Dataset records

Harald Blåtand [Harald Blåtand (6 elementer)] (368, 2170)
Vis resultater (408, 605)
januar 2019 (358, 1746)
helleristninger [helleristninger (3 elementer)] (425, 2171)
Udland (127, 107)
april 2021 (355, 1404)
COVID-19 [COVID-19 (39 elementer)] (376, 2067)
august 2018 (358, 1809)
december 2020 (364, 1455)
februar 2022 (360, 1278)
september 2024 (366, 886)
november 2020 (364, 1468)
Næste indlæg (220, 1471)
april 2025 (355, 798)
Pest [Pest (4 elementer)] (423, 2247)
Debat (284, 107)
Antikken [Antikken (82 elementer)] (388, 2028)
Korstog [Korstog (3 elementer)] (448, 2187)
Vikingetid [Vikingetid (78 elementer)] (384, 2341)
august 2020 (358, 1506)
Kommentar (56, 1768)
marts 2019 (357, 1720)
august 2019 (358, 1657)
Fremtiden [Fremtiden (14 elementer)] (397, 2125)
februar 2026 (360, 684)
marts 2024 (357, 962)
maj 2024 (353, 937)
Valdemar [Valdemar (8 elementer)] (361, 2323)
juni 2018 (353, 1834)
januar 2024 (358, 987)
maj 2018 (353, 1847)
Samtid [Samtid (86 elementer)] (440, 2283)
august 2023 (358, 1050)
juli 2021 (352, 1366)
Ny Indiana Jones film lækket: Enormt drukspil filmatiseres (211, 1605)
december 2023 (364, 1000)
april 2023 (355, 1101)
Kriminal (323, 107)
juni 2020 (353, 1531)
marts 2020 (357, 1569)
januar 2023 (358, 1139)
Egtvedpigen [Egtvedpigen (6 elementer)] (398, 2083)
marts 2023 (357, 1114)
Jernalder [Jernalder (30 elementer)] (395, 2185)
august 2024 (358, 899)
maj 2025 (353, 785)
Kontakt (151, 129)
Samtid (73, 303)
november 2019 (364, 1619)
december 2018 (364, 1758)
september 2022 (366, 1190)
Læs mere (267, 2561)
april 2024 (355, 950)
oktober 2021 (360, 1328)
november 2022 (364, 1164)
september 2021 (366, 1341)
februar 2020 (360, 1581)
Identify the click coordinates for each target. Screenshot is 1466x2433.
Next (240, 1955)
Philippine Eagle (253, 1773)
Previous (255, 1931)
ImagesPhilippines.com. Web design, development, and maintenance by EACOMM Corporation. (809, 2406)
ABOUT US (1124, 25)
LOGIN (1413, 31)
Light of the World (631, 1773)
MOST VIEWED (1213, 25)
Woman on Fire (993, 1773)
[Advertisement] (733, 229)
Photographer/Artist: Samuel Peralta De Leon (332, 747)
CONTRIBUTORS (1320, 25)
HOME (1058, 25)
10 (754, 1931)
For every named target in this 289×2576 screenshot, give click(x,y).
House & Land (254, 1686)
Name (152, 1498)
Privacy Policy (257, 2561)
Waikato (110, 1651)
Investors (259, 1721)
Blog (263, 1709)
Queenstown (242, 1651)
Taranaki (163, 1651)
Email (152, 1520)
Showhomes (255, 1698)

### TO DO:
Only the lines from the one containing "CONTRIBUTORS (1320, 25)" through the end of the entries above should be written out, exactly and in full.

### RESULT FOR THIS TASK:
CONTRIBUTORS (1320, 25)
HOME (1058, 25)
10 (754, 1931)
For every named target in this 289×2576 screenshot, give click(x,y).
House & Land (254, 1686)
Name (152, 1498)
Privacy Policy (257, 2561)
Waikato (110, 1651)
Investors (259, 1721)
Blog (263, 1709)
Queenstown (242, 1651)
Taranaki (163, 1651)
Email (152, 1520)
Showhomes (255, 1698)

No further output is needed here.